The air was foul almost oily. Pytor ran a hand across his forehead, wiping the sweat away. He placed the helmet on top of the probe. There were Lain numbers imprinted in the bronzed in the front. He squinted. XXV.
Most strange, he thought before he passed out.
In front of him, a circle of black appeared, eclipsing down to the floor until it was six feet high and three feet wide.
“We’ve got the Chernobyl probe!” Ahana announced. “Through the Devil’s Sea gate,” she added. “So there is a definite connection between the two on the other side.”
“Excellent,” Nagoya said. “Phase two is successful. Now it is time for phase three.”
“Which is?” Ahana wanted to know.
“Going into the gate itself and opening a portal.”
‘How do you propose to do that?” Ahana asked.
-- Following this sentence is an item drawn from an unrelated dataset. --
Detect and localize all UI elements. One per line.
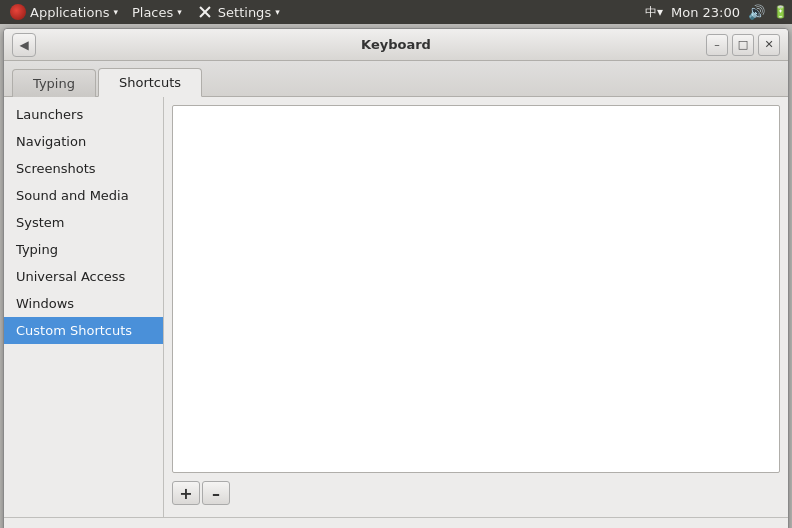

Instead of answering, Nagoya asked a question in turn. “What do you think of the physics of the gates now that you have this data?”
“I think the muon emissions are important,” Ahana said, “to understanding the gates.” She had the data gathered from the probes spread out on a large table and was checking it as she spoke.
Nagoya nodded. “Muons are part of the second family of fundamental particles. Most of what we are used to in our world is in the first family, consisting of electrons, up-quarks, and down-quarks. The second family consists of muons, charm quarks, and strange quarks. And all these things are not single points, according to string theory, but rather a tiny one-dimensional loop hat that is vibrating. That gives it several characteristics that allow us to merge relativity and quantum mechanics.”
Ahana considered that. “I understand what you are saying, but we cannot even see particles at that level. We only know they exist because of their effect, as evidence by the tank we are on top of.”
Nagoya nodded. “I know, but you don’t need to see something to manipulate it. Reverse what you just said. We know these basic particles exist because we can study their effect. Then why can’t we use an effect to manipulate the particles?”
He continued, “I think this is what the Shadow is doing and why the muons we detect are not decaying as quickly as we believe they should. Because the Shadow is using the muons and the quarks.” He held up a finger. “Power. That is the key. We know the Shadow likes to draw power from this side, whether it be in the form of radioactivity as it did at Chernobyl, or from the planet itself along the tectonic plates, one of the greatest, if slowest, powers on the planet. I think it uses the fault lines not just before attacking us but to draw power. That is what this is all about. And how many base forms of power are there?” he asked Ahana.